On top of all that sits the part people actually see: an infinite canvas, freehand and shapes and arrows that re-route themselves when you move the things they connect, sticky notes, a laser pointer for presenting that leaves an ephemeral trail and never gets saved, multiple boards per room, and export to PNG or PDF. A strict Content-Security-Policy locks the whole thing down so that even the data coming from other peers gets sanitized before it can touch the page.
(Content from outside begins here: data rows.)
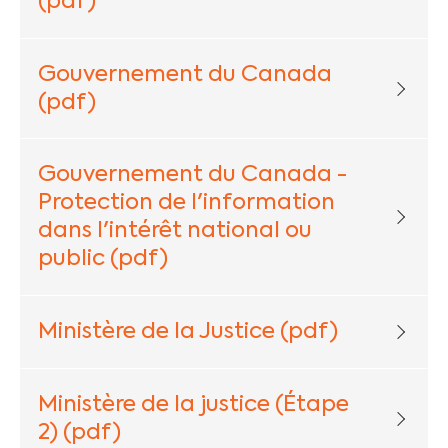
(pdf)
Gouvernement du Canada
(pdf)
Gouvernement du Canada -
Protection de l'information
dans l'intérêt national ou
public (pdf)
Ministère de la Justice (pdf)
Ministère de la justice (Étape
2) (pdf)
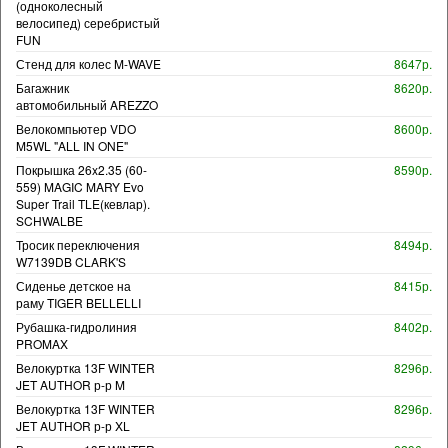
(одноколесный
велосипед) серебристый
FUN
Стенд для колес M-WAVE
8647р.
Багажник
8620р.
автомобильный AREZZO
Велокомпьютер VDO
8600р.
M5WL "ALL IN ONE"
Покрышка 26x2.35 (60-
8590р.
559) MAGIC MARY Evo
Super Trail TLE(кевлар).
SCHWALBE
Тросик переключения
8494р.
W7139DB CLARK'S
Сиденье детское на
8415р.
раму TIGER BELLELLI
Рубашка-гидролиния
8402р.
PROMAX
Велокуртка 13F WINTER
8296р.
JET AUTHOR р-р M
Велокуртка 13F WINTER
8296р.
JET AUTHOR р-р XL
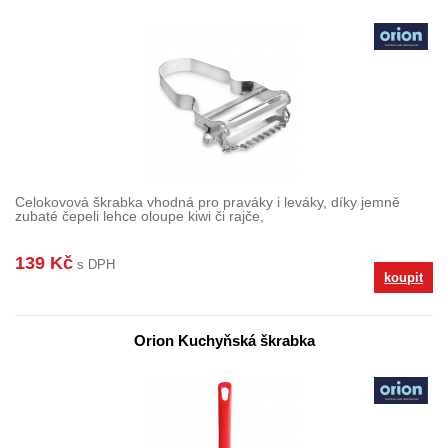
Celokovová škrabka vhodná pro praváky i leváky, díky jemně
zubaté čepeli lehce oloupe kiwi či rajče,
139 Kč
s DPH
koupit
Orion Kuchyňská škrabka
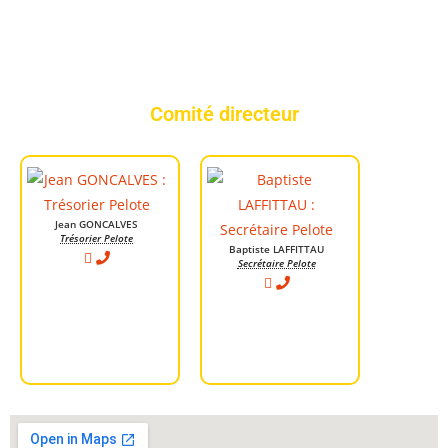
Comité directeur
Jean GONCALVES
Trésorier Pelote
Baptiste LAFFITTAU
Secrétaire Pelote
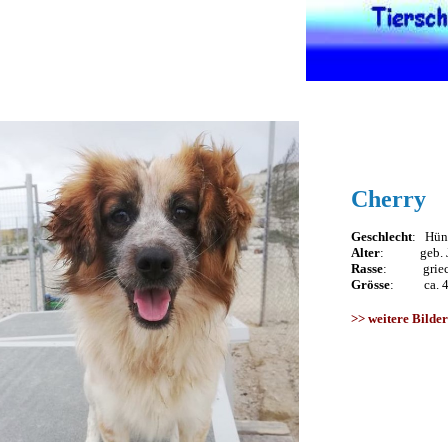
Cherry
Geschlecht
: Hünd
Alter
: geb. Ja
Rasse
: griech.
Grösse
: ca. 4
>>
weitere Bilder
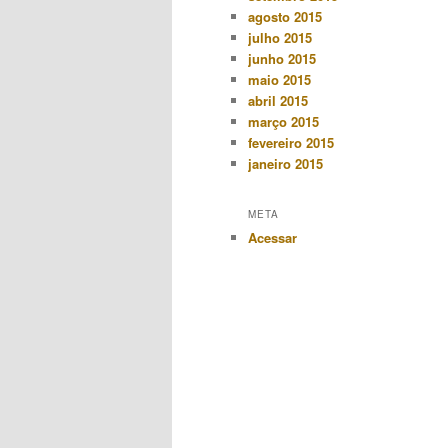
agosto 2015
julho 2015
junho 2015
maio 2015
abril 2015
março 2015
fevereiro 2015
janeiro 2015
META
Acessar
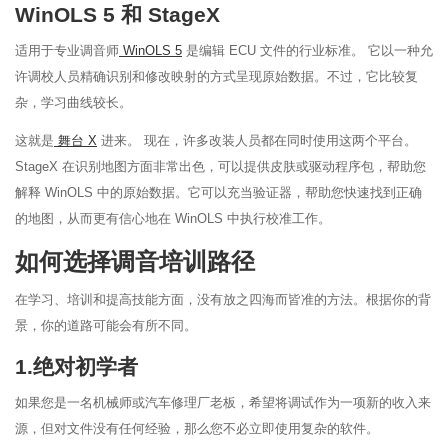
WinOLS 5 和 StageX
适用于专业调音师
WinOLS 5
是编辑 ECU 文件的行业标准。 它以一种允
许调校人员精确识别和修改映射的方式呈现原始数据。不过，它比较复
杂，学习曲线较长。
这就是
舞台 X
进来。 现在，许多改装人员都在同时使用这两个平台。
StageX 在识别地图方面非常出色，可以提供皮肤或驱动程序包，帮助您
解释 WinOLS 中的原始数据。它可以充当验证器，帮助您快速找到正确
的地图，从而更有信心地在 WinOLS 中执行校准工作。
如何选择调音培训路径
在学习、培训和提高技能方面，没有放之四海而皆准的方法。根据你的背
景，你的道路可能会有所不同。
1.绝对初学者
如果您是一名机械师或汽车修理厂老板，希望将调试作为一项新的收入来
源，但对文件没有任何经验，那么您不必立即使用复杂的软件。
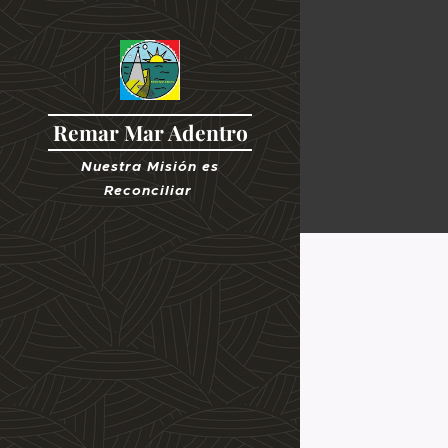
Remar Mar Adentro
Nuestra Misión es
R
econciliar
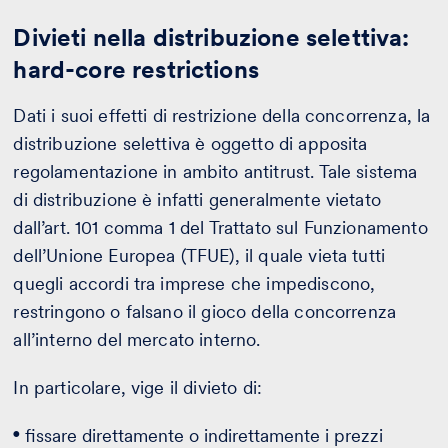
Divieti nella distribuzione selettiva:
hard-core restrictions
Dati i suoi effetti di restrizione della concorrenza, la
distribuzione selettiva è oggetto di apposita
regolamentazione in ambito antitrust. Tale sistema
di distribuzione è infatti generalmente vietato
dall’art. 101 comma 1 del Trattato sul Funzionamento
dell’Unione Europea (TFUE), il quale vieta tutti
quegli accordi tra imprese che impediscono,
restringono o falsano il gioco della concorrenza
all’interno del mercato interno.
In particolare, vige il divieto di:
fissare direttamente o indirettamente i prezzi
It is, finally, the app I was trying to build in a single hotel-room night three years ago. It just took the version of me that knows how to finish things to get it there.

Full circle

I think about that externship a lot. A tired version of me in a hotel room at 4 a.m., building a thing about not being alone, for a prompt about getting people to come back together. Staying up to build something real, fast, under my own steam is just who I am, it is what I do whenever an idea grabs me. The whiteboard was one of the times that instinct paid off in a way I could point to. It is a big part of how I got the job that started my career.

So finishing it was never really about the whiteboard. It was about closing loops, some of them seven and eight years old, and proving to myself that the loud number, the 40 million tokens, the two Ultra accounts, the firehose, only counts for anything when it comes out the other side as something done. The tokens are just the gas powering the engine. The 73 finished projects are the point. And the one that helped start all of it is finally, actually, finished.